Aku sedang mempersiapkan kunjungan ketiga ke UK. Untuk kunjungan pertama, tahun 1995 (wow), ada pihak2 yang berbaik hati menguruskan visaku. Dan untuk kunjungan kedua (2000), aku dapat backing dari British Council, jadi bisa dapat visa gratis dan mudah, biarpun tetap harus dicereweti petugas di balik loket kaca di konsulat UK di Jakarta. Untuk kunjungan ketiga ini, aku harus mengurusi sendiri. Tapi aku beruntung :).

Pun tahun 2000 menunjukkan atmosfir yang berbeda dengan tahun 1995. Mudah2an bukan saja karena sejak 1997 Partai Buruh mengambil alih administrasi dari Partai Konservatif, tetapi karena UK merasa perlu menampilkan diri lebih ramah dan empatik ke dunia baru. Gerbang imigrasi yang di tahun 1995 tampak angker, di tahun 2000 berkesan amat ramah. Konsulat yang di tahun 2000 masih tampak angker, kini tak perlu lagi kita kunjungi.

UK menyerahkan administrasi pengurusan visa ke pihak ketiga. Pun dianjurkan (di Indonesia: DIHARUSKAN) untuk mengunjungi website UKVISAS.GOV.UK sebelum mulai mengurus visa. Untuk warga Indonesia yang tinggal di Indonesia, kepengurusan visa harus melalui PT VFS Services Indonesia. Banyak keuntungan pengurusan melalui pihak ketiga ini. Dari sisi warga, kita akan menghadapi customer service sebuah perusahaan swasta, tidak lagi harus menghadapi pegawai sebuah birokrasi. Dari sisi konsulat, mereka bekerja lebih efisien dan aman jika tidak harus banyak menerima tamu secara langsung.

Di Jakarta, untuk mulai mengurus visa ini, kita harus mengunjungi web VFS Services. Kita harus mengisi formulir aplikasi visa secara online. Form kosong memang disediakan, dan bisa diunduh untuk diisi. Tetapi, untuk mengurangi kemungkinan salah baca dll, kita tidak boleh memasukkan form ini. Kita harus mengisi formulir online, lalu mencetaknya, dan menandatanganinya. Formulir ini panjang :). Dan panjangnya bervariasi sesuai kebutuhan kita berkunjung ke UK. Tapi kita dapat mencicilnya dalam waktu hingga 1 minggu. Diisi, disave, diload lain waktu, diteruskan diisi, disave lagi, dst. Agar lebih cepat, aku mengisi form ini di hari libur, tanpa interupsi, sambil mendengarkan mars Rule Britannica dari Wagner. Hey, ini buat motivasi!
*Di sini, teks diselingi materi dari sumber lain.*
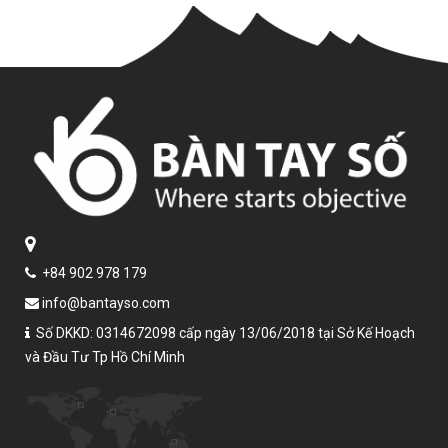
+84 902 978 179
info@bantayso.com
Số DKKD: 0314672098 cấp ngày 13/06/2018 tại Sở Kế Hoạch
và Đầu Tư Tp Hồ Chí Minh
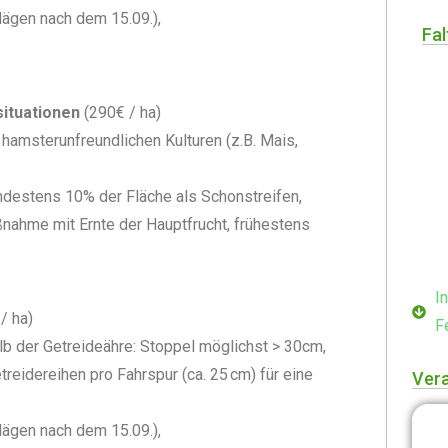
lägen nach dem 15.09.),
Fal
ituationen
(290€ / ha)
hamsterunfreundlichen Kulturen (z.B. Mais,
indestens 10% der Fläche als Schonstreifen,
nahme mit Ernte der Hauptfrucht, frühestens
I
/ ha)
F
b der Getreideähre: Stoppel möglichst > 30cm,
reidereihen pro Fahrspur (ca. 25 cm) für eine
Ver
lägen nach dem 15.09.),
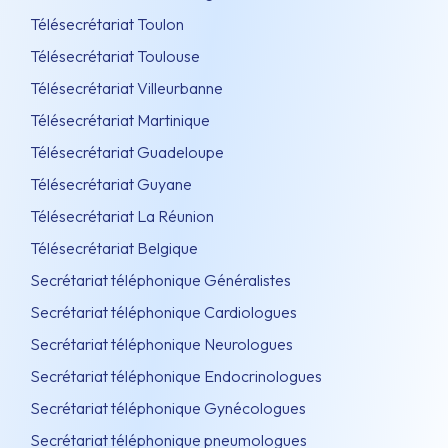
Télésecrétariat Toulon
Télésecrétariat Toulouse
Télésecrétariat Villeurbanne
Télésecrétariat Martinique
Télésecrétariat Guadeloupe
Télésecrétariat Guyane
Télésecrétariat La Réunion
Télésecrétariat Belgique
Secrétariat téléphonique Généralistes
Secrétariat téléphonique Cardiologues
Secrétariat téléphonique Neurologues
Secrétariat téléphonique Endocrinologues
Secrétariat téléphonique Gynécologues
Secrétariat téléphonique pneumologues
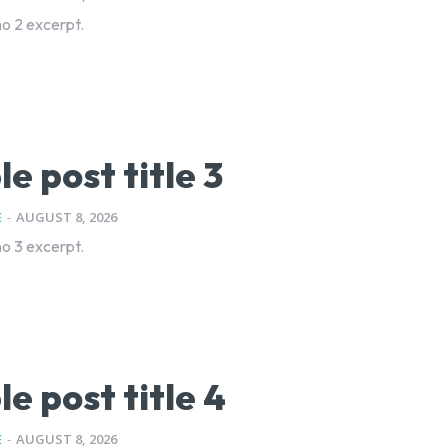
o 2 excerpt.
e post title 3
E
-
AUGUST 8, 2026
o 3 excerpt.
e post title 4
E
-
AUGUST 8, 2026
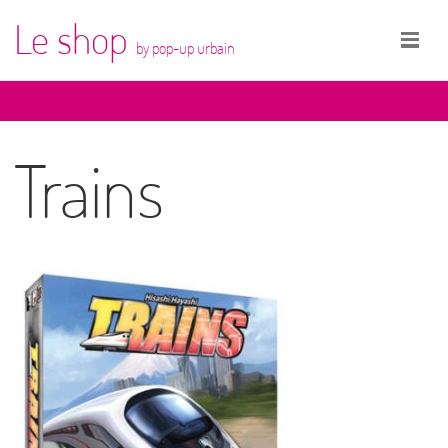
Le shop
by pop-up urbain
Trains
Berikutnya adalah dokumen pendamping. Pasfoto berwarna dengan latar kelabu muda atau krem, dan wajah tanpa senyum — haha :). Ukuran 3½ × 4½ cm — ini angka aneh, andaipun dijadikan inci. Dokumen pendamping boleh diisi selengkap mungkin, plus fotokopinya: passport (termasuk passport sebelumnya), slip gaji, rekening bank, deposito, surat tanah, SK atau surat dari perusahaan, kartu keluarga, dll. Ini bukan candaan loh :). Berhubung aku lagi mood mengumpulkan dokumen gituan, aku copy semua ke kertas dengan ukuran seragam A4, trus aku masukkan binder, yang bikin kumpulan dokumen itu jadi mirip buku biografi. Inggris memang bangsa penjajah yang selalu ingin mengubah gaya hidup kita menjadi teratur seperti layaknya bangsa yang harus diatur. Tapi aku menang, aku bisa lebih gila :).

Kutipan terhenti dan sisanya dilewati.